The value of West Virginia's agricultural products increased 37 percent over the past five years to a total of $809 million, according to preliminary results from the Census of Agriculture, produced every five years by the U.S. Department of Agriculture's National Agricultural Statistics Service (USDA-NASS).
West Virginia Commissioner of Agriculture Walt Helmick met with USDA-NASS Regional Director David Knopf to go over some of the first findings to come out of the Census data that was gathered in 2012 and analyzed during 2013.
"I'm very pleased to see West Virginia's total agricultural value going up, but I caution that it's not necessarily representative of greater production or even a greater profit margin for our farmers," said Commissioner Helmick.
"That figure by itself doesn't factor in the rising costs of feed, fuel and other inputs, nor does it account for the fact that we've actually lost two percent of our farmland since the last Census.
Commissioner Helmick noted that West Virginians are consuming over seven times more food than the $800 million currently being produced in the state.
"There is an enormous opportunity for existing and prospective professional farmers to get in on the ground floor of the local food movement in West Virginia," said Commissioner Helmick.
"There are literally billions of dollars that are leaving our state each year to buy food that we could be producing right here."
The Census of Agriculture is conducted every five years - the last one in 2007. First published in 1840, the Census of Agriculture accounts for all U.S. farms and ranches and the people who operate them. When available in May, the final report will provide even more detailed information for West Virginia providing data on all farm operators and data down to the county level.
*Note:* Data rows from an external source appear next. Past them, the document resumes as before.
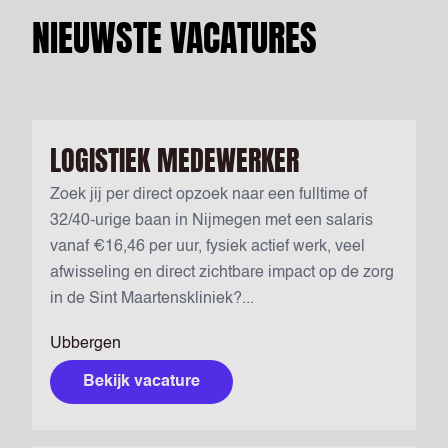
NIEUWSTE VACATURES
LOGISTIEK MEDEWERKER
Zoek jij per direct opzoek naar een fulltime of
32/40-urige baan in Nijmegen met een salaris
vanaf €16,46 per uur, fysiek actief werk, veel
afwisseling en direct zichtbare impact op de zorg
in de Sint Maartenskliniek?...
Ubbergen
Bekijk vacature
"One of the most important takeaways to remember about the Census of Agriculture is that the information is used for decision-making by producers as well as all those who serve farmers, ranchers and rural communities - federal, state and local governments, agribusinesses, trade associations and many others," said Knopf. "When we look at the data for our state, we can all use it as a snapshot in time to see how West Virginia agriculture is changing over time and how it compared to the rest of the country."
Among the other preliminary findings:
West Virginia had 21,489 farms, down nine percent from 2007.
Land in farms decreased by only two percent to 3.6 million acres.
The average age of a principal farm operator in West Virginia was 59.7 years, up 1.6 years since 2007, and continuing a trend of steady increase.